» **TASK REQUIREMENTS**
Write out, exactly as they stand, the line containing "Source: Google Maps" and all subsequent lines up to and including the final line of the records.

(Saved data entries)
######
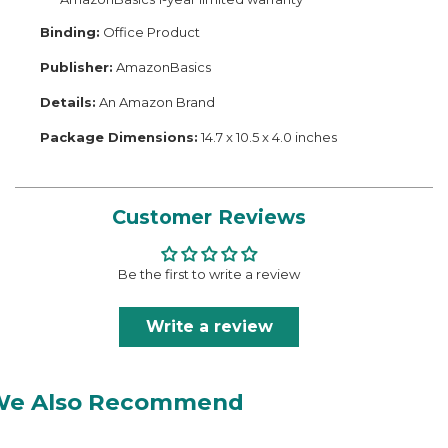
Binding:
Office Product
Publisher:
AmazonBasics
Details:
An Amazon Brand
Package Dimensions:
14.7 x 10.5 x 4.0 inches
Customer Reviews
Be the first to write a review
Write a review
We Also Recommend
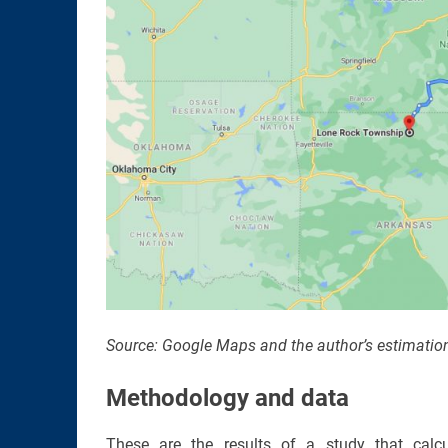
Source: Google Maps and the author’s estimatio
Methodology and data
These are the results of a study that calc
######
» **TASK ANSWER**
Source: Google Maps and the author’s estimatio
Methodology and data
These are the results of a study that calc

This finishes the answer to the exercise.